EUROPE – The European fund market has seen little progress towards the elimination of tax discrimination and towards a singe European market, says a follow-up report by PricewaterhouseCoopers in collaboration with FEFSI, the federation of the European investment funds industry.

Following a report 18 months ago, FEFSI wrote to the ministers of finance of all the member states where discriminatory measures against foreign funds had been identified, but the latest update reveals that there has been little government action to improve the situation, says PWC.

While the latest report show that a few steps towards the elimination of tax discrimination have been taken in some countries, only Greece in the whole EU has acted to eliminate its discriminatory tax measures completely. Austria, France and the UK have shown signs of reducing or eliminating discrimination, but Germany and Ireland have seen proposals to introduce new discriminatory measures.

“Such measures are continuing to form a formidable obstacle to the development of a real single market in investment funds,“ says PWC.

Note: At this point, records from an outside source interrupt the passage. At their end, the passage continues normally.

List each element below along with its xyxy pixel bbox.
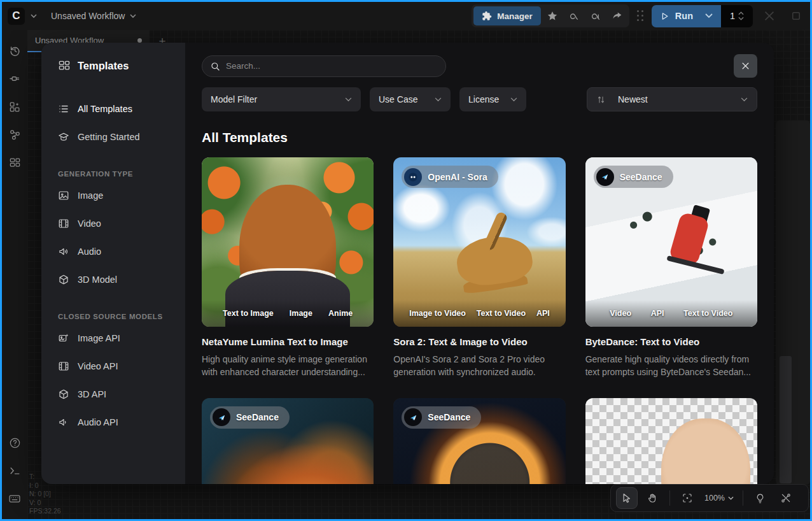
template-card-bytedance[interactable]: SeeDance Video API Text to Video ByteDan… xyxy=(585,157,757,379)
terminal-button[interactable] xyxy=(2,457,27,485)
template-card-seedance-2[interactable]: SeeDance xyxy=(393,398,565,484)
speaker-icon xyxy=(58,246,69,257)
toggle-theme-button[interactable] xyxy=(750,487,771,509)
toolbar-divider xyxy=(669,490,670,506)
tag: Image xyxy=(290,309,312,318)
left-sidebar-rail xyxy=(2,30,27,519)
star-icon xyxy=(547,10,558,22)
x-icon xyxy=(762,9,776,23)
sidebar-item-image[interactable]: Image xyxy=(58,182,172,210)
stop-button[interactable] xyxy=(786,6,806,25)
templates-rail-button[interactable] xyxy=(2,148,27,176)
manager-button[interactable]: Manager xyxy=(473,6,541,25)
search-input[interactable] xyxy=(226,61,438,71)
model-filter-dropdown[interactable]: Model Filter xyxy=(202,87,361,111)
manager-button-label: Manager xyxy=(497,11,533,21)
square-icon xyxy=(790,10,802,22)
toolbar-divider xyxy=(743,490,743,506)
model-library-button[interactable] xyxy=(2,92,27,120)
section-header-generation-type: GENERATION TYPE xyxy=(58,170,172,178)
stat-v: V: 0 xyxy=(29,499,61,508)
stepper-arrows[interactable] xyxy=(738,11,744,20)
provider-badge: OpenAI - Sora xyxy=(402,166,498,188)
template-description: Generate high quality videos directly fr… xyxy=(585,353,757,379)
lightbulb-icon xyxy=(755,493,766,504)
provider-badge: SeeDance xyxy=(210,406,290,429)
batch-count-stepper[interactable]: 1 xyxy=(721,5,753,27)
models-sparkle-icon xyxy=(9,101,21,113)
sidebar-item-3d-model[interactable]: 3D Model xyxy=(58,266,172,294)
logo-menu-chevron-icon[interactable] xyxy=(31,14,37,18)
node-graph-icon xyxy=(9,129,21,141)
run-button[interactable]: Run xyxy=(652,5,721,27)
thumbnail-art-child-checkerboard xyxy=(585,398,757,484)
topbar-actions: Manager xyxy=(472,4,806,27)
play-icon xyxy=(660,11,669,21)
zoom-chevron-icon xyxy=(728,496,734,500)
background-node-strip xyxy=(780,356,792,483)
sidebar-item-audio[interactable]: Audio xyxy=(58,238,172,266)
assistant-left-button[interactable] xyxy=(564,6,584,25)
share-button[interactable] xyxy=(607,6,627,25)
drag-handle[interactable] xyxy=(637,10,644,22)
search-icon xyxy=(210,61,220,71)
select-tool-button[interactable] xyxy=(616,487,638,509)
provider-badge: SeeDance xyxy=(402,406,481,429)
interrupt-button[interactable] xyxy=(759,6,780,25)
workflow-title-menu[interactable]: Unsaved Workflow xyxy=(51,11,136,21)
seedance-logo-icon xyxy=(213,408,230,426)
pan-tool-button[interactable] xyxy=(641,487,663,509)
run-button-label: Run xyxy=(675,11,693,21)
cube-icon xyxy=(58,274,69,285)
templates-main: Model Filter Use Case License xyxy=(185,43,774,484)
template-card-transparent[interactable] xyxy=(585,398,757,484)
sidebar-item-video-api[interactable]: Video API xyxy=(58,352,172,380)
custom-nodes-button[interactable] xyxy=(2,64,27,92)
toolbar-group: Manager xyxy=(472,4,629,27)
template-card-netayume[interactable]: Text to Image Image Anime NetaYume Lumin… xyxy=(202,157,374,379)
license-dropdown[interactable]: License xyxy=(459,87,526,111)
list-icon xyxy=(58,103,69,115)
history-button[interactable] xyxy=(2,36,27,64)
image-sparkle-icon xyxy=(58,332,69,344)
templates-layout-icon xyxy=(9,157,21,169)
tag: API xyxy=(651,309,664,318)
template-search[interactable] xyxy=(202,55,446,77)
close-dialog-button[interactable] xyxy=(734,54,757,78)
sidebar-item-image-api[interactable]: Image API xyxy=(58,324,172,352)
openai-sora-logo-icon xyxy=(404,168,422,186)
use-case-dropdown[interactable]: Use Case xyxy=(370,87,451,111)
run-options-chevron-icon[interactable] xyxy=(705,13,713,18)
sort-dropdown[interactable]: Newest xyxy=(587,87,757,111)
template-card-sora2[interactable]: OpenAI - Sora Image to Video Text to Vid… xyxy=(393,157,565,379)
unsaved-dot xyxy=(137,38,142,43)
stat-fps: FPS:32.26 xyxy=(29,507,61,516)
tag: Video xyxy=(610,309,631,318)
close-icon xyxy=(741,61,750,71)
templates-layout-icon xyxy=(58,59,71,72)
help-button[interactable] xyxy=(2,429,27,457)
fit-view-button[interactable] xyxy=(676,487,698,509)
template-card-seedance-1[interactable]: SeeDance xyxy=(202,398,374,484)
focus-frame-icon xyxy=(682,492,693,504)
chevron-down-icon xyxy=(345,97,352,102)
favorites-button[interactable] xyxy=(542,6,563,25)
comfyui-logo[interactable]: C xyxy=(8,8,25,25)
share-arrow-icon xyxy=(612,10,623,22)
template-thumbnail: OpenAI - Sora Image to Video Text to Vid… xyxy=(393,157,565,327)
sidebar-item-all-templates[interactable]: All Templates xyxy=(58,95,172,123)
sidebar-item-audio-api[interactable]: Audio API xyxy=(58,408,172,436)
zoom-level-dropdown[interactable]: 100% xyxy=(702,494,736,503)
node-map-button[interactable] xyxy=(2,120,27,148)
assistant-right-button[interactable] xyxy=(585,6,606,25)
shortcuts-button[interactable] xyxy=(2,485,27,513)
sidebar-item-getting-started[interactable]: Getting Started xyxy=(58,123,172,151)
template-grid: Text to Image Image Anime NetaYume Lumin… xyxy=(202,157,757,484)
sidebar-item-3d-api[interactable]: 3D API xyxy=(58,380,172,408)
section-header-closed-source: CLOSED SOURCE MODELS xyxy=(58,313,172,320)
sidebar-item-video[interactable]: Video xyxy=(58,210,172,238)
stat-n: N: 0 [0] xyxy=(29,490,61,499)
template-title: ByteDance: Text to Video xyxy=(585,336,757,347)
toggle-links-button[interactable] xyxy=(775,487,797,509)
template-thumbnail: Text to Image Image Anime xyxy=(202,157,374,327)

Says David Newton, tax partner at PWC and author of the follow-up report: “The original report in June 2001 not only identified illegal tax discriminations but also set out the basis on which they could be challenged under EU law. Since then the Commission has only commenced infringement proceedings against one country (Germany), which begs the question: ‘why have the other countries escaped similar action so far?’”

FEFSI agrees that, while the European Commission has taken action against Germany’s actions “other countries also need to be taken to task.”

For the funds industry it would be possible to make progress independently says the report, but it must be as prepared as the insurance industry to take up discrimination cases where its interests are adversely affected.

Discrimination in the areas of double tax treatment including investor credit for foreign tax and investment fund mergers should be also be addressed, says the report. Mergers between investment funds that are resident in different EU member states normally result in a tax charge, but such mergers, says the report, are “essential if the EU single market in investment funds is to be achieved”.

The full report is available on www.fefsi.org.